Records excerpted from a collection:
○ ○ ○ ○ ○

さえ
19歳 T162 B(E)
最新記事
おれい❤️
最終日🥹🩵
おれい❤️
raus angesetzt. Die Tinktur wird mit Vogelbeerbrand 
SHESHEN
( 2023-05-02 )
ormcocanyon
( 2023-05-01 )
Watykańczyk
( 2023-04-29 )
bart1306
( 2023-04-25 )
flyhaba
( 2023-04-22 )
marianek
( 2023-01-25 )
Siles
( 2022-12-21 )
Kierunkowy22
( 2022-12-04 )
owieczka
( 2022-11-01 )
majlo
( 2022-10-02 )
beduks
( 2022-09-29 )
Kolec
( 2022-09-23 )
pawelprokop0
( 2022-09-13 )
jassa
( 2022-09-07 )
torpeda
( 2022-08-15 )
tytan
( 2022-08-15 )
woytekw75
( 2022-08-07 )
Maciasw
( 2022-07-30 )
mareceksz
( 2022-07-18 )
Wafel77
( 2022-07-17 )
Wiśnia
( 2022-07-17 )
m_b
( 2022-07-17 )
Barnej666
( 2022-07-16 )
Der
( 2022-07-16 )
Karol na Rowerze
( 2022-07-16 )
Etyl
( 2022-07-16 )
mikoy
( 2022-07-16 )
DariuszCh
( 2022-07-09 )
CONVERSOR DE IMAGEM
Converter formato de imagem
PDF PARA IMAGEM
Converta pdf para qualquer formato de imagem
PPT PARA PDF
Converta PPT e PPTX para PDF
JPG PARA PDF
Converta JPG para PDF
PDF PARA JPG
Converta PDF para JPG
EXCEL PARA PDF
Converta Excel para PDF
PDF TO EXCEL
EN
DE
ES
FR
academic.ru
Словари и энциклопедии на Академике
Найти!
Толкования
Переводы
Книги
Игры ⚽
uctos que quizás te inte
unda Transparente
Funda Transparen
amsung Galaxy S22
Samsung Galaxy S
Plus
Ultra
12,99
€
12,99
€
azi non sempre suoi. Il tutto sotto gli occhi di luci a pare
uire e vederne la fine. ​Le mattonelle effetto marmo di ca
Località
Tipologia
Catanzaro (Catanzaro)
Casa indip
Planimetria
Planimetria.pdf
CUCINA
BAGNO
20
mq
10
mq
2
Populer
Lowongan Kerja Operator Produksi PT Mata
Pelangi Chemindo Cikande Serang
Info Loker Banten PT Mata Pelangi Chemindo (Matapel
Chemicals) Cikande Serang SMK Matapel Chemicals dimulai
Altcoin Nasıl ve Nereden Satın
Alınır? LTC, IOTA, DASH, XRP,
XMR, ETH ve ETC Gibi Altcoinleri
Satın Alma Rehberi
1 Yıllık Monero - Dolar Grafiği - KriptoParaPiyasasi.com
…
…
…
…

○ ○ ○ ○ ○

The expected answer is every line in the data above that carries the string "Satın".

Altcoin Nasıl ve Nereden Satın
Satın Alma Rehberi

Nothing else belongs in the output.